Yes, I'm a fibromite. Now let's kick ass.
Common signs and symptoms of fibromyalgia include:
•Widespread Pain
•Morning Stiffness
•Fatigue
Vision Problems
Nausea
•Sleep Disorders (Insomnia) Urinary and Pelvic Problems
•Weight Gain
•Dizziness
•Chronic Headaches
Cold Symptoms
•Temperomandibular Joint
Dysfunction Syndrome (TMJ)
•Multiple Chemical
Sensitivity Syndromes
•"Fibrofog": Cognitive
or Memory Impairment
•Skin Complaints (Sensitive)
•Chest Symptoms
•Anxiety
•Depression
Dysmenorrhea
•Aggravating Factors
•Myofascial Pain
•Muscle Twitches
and Weakness
•Memory Loss:
•Weather Changes (Triggers)
•Intolerance for hot or cold
•The Menstrual Cycle (Extreme Pain)
• Troubles Breathing (Asthma, Crowded Mouth)
•=my symptoms
My story:
After years of unexplained pain, physical symptoms, fogginess and depression, I was FINALLY diagnosed with fibromyalgia about a month ago. Since then, I’ve had emotional ups and down - I was RELIEVED that finally, someone found SOMETHING with a name for how I was feeling and reminded me it wasn’t all in my head. However, I’m still curious of what this means and how my lifestyle has to change - so far it hasn’t been too bad, I’m on a sleep schedule.
As a kid, I was always unhealthy, I was in the hospital for at least two weeks at three-years old with a horrible bladder infection (fibro usually affects your bowels and bladder), struggled with asthma - I was in the emergency room almost every night for at least 1-2 years, spent two weeks in the hospital in an oxygen tent for pneumonia, spent several days in the hospital for an oxygen deficiency and eventually I almost lost my life from it - for some reason we could not control my breathing. (Fibromites often have asthma)
After a gymnastics injury on the uneven bars, at age 12, I hurt my back badly (so bad I quit the sport), twisted my ankle, overused my wrist and broke my toes once or twice. However, with the back injury, my fibro, I think, all started from there. As some of you may know, fibro usually starts from an injury, car accident, surgery or sickness - I’ve had all four so the doctors are REALLY unsure of what cause it LOL.

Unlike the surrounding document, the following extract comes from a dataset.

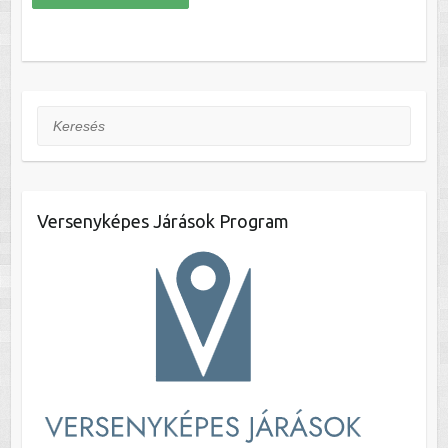
Keresés
Versenyképes Járások Program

During my high school career, I had a great time but struggled inside from what I thought might be depression, which, as I know now, runs all through my dad’s family. In my family, at the time, depression was thought of to be a bad thing, I think, or at least I saw it that way - I was afraid my dad, who I must admit I always wanted him to “like me,” because he was away so long, would think I was “crazy.” So, I kept quiet, although my sister noticed I was very unstable - I would burst out in screaming fights with my mom and sister and then cry. I even wrote a letter to my sister, telling her I thought I had depression - I think she may have even told my mom that she thought I needed some kind of help, at least she told me she did. I didn’t do anything about it and silently (and sometimes not so silently) struggled.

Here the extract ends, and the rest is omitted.